The flat filter plates are typically 4-6 mm thick with permeate channels typically around half of the plate thickness in diameter under the filter area, the filtering area being formed by slits or holes leading to the plate surface from the channels. The channels lead to plate exits that are sized to lead all permeate from the Filtration Unit to the exit with negligible pressure loss, typically the plate exits are 10-50 mm in diameter.


The bonded plates each form a (perforated) pressure vessel so that when a back flow and pressure is applied from the exit a back flushing of the perforation can take place there by cleaning the active filter area—the slits or holes or the attached membrane or fine filter.


In a tested and proven execution of the invention, the filter plate assembly consist of rigid plastic molded plates in a stack of 33 filter plates, each 200 mm wide 4 mm thick, with 2 mm spacing between plates, the stack thus having a rectangular retentate cross flow ‘inlet form’ of 200×200 mm. Each filter plate designed with a filter area on each side of approx. 200×200 mm. Each filter plate is build up by 2 equal half plates, 2 mm thick, molded with 16 off equally spaced half 2 mm internal permeate channels connecting in either end to 16 mm perpendicular protruding permeate entry/exit holes. The half channels are designed with a plural of conical slits with 0.1×5 mm perforations.
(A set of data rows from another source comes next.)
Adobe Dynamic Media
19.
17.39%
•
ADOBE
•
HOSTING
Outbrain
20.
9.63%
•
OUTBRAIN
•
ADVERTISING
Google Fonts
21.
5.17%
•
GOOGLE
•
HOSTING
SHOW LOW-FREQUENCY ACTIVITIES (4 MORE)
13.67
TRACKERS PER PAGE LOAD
When the half plates are joined, the internal permeate channels 2 mm are formed an when these filter plates then are stacked, 16 mm manifold channels are formed in the stack via the protruding exits, 2 channels then giving 4 exits/entry points to the permeate side. The stack is made rigid by the bonded permeate channels and added bonding members fixed to the side of the stack, joining the filter plates rigidly at several points with the selected plate spacing of 2 mm.
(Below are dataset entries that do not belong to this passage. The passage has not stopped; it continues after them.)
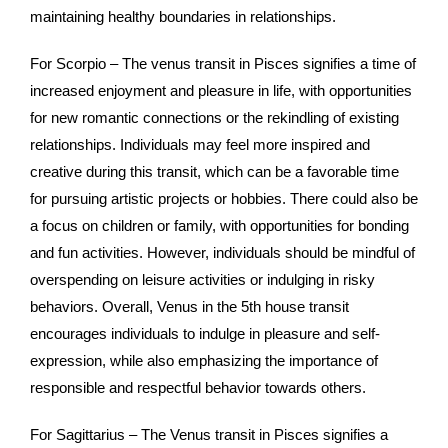
maintaining healthy boundaries in relationships.
For Scorpio – The venus transit in Pisces signifies a time of
increased enjoyment and pleasure in life, with opportunities
for new romantic connections or the rekindling of existing
relationships. Individuals may feel more inspired and
creative during this transit, which can be a favorable time
for pursuing artistic projects or hobbies. There could also be
a focus on children or family, with opportunities for bonding
and fun activities. However, individuals should be mindful of
overspending on leisure activities or indulging in risky
behaviors. Overall, Venus in the 5th house transit
encourages individuals to indulge in pleasure and self-
expression, while also emphasizing the importance of
responsible and respectful behavior towards others.
For Sagittarius – The Venus transit in Pisces signifies a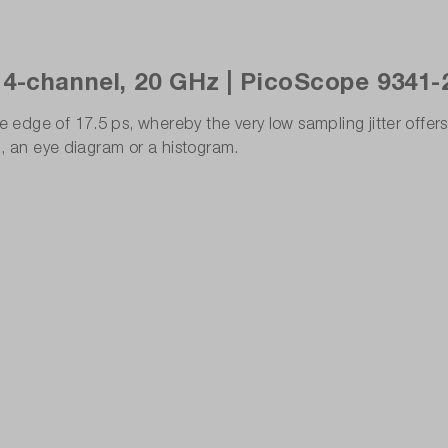
 4-channel, 20 GHz | PicoScope 9341-
ge of 17.5 ps, whereby the very low sampling jitter offers a
l, an eye diagram or a histogram.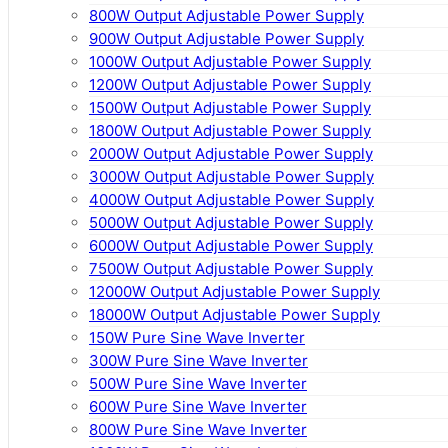
800W Output Adjustable Power Supply
900W Output Adjustable Power Supply
1000W Output Adjustable Power Supply
1200W Output Adjustable Power Supply
1500W Output Adjustable Power Supply
1800W Output Adjustable Power Supply
2000W Output Adjustable Power Supply
3000W Output Adjustable Power Supply
4000W Output Adjustable Power Supply
5000W Output Adjustable Power Supply
6000W Output Adjustable Power Supply
7500W Output Adjustable Power Supply
12000W Output Adjustable Power Supply
18000W Output Adjustable Power Supply
150W Pure Sine Wave Inverter
300W Pure Sine Wave Inverter
500W Pure Sine Wave Inverter
600W Pure Sine Wave Inverter
800W Pure Sine Wave Inverter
This described execution thus supports a flush cleaning flow of permeate side where turbulent flush cleaning of all internal channels can be achieved. Turbulent flush cleaning flow in the larger permeate exits as well as in the smaller permeate channels can be secured with little pressure difference of 0.1 bar, by a cleaning flow of approx. 7 m3/h to paired permeate channels. To avoid backpressure during permeate flushing the retentate pressure should be kept slightly higher.


The rigid bonded structure allows for the Filtration Unit to be exposed to a mechanical movement in parallel to the filter plates during operation, given flexible connections to the Filtration Unit. This movement of the filter surface in relation to the media to be filtered, can with little use of energy, keep the filter surface clean and secure lower the concentration gradient of media close to the filter surface, thereby increasing flux of permeate per square meter filter area and keep the filter operational for longer time.
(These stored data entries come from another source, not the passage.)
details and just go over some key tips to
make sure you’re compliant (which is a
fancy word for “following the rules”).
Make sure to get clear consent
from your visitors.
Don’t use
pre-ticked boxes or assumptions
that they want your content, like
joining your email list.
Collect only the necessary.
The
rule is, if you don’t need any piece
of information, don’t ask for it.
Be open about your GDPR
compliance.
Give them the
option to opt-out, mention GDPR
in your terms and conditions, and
Materials used for the Filtration Unit are typically polymeric or co-polymeric thermoplastic but can be of metallic origin or any other suitable material that can withstand the media to be filtered, the temperature span needed, typically 5-75 Degrees Celsius as well as the medias used for cleaning the Filtration Unit. Also the choice of material must foresee thermal expansion and rigidity of the unit. Preferred execution is filtration plates in molded plastic such as Polypropylene and with a polymeric membrane used as fine filter, both materials readily accessible in food grade versions on the market. Other executions can be as sintered parts or 3 D printed versions in various materials.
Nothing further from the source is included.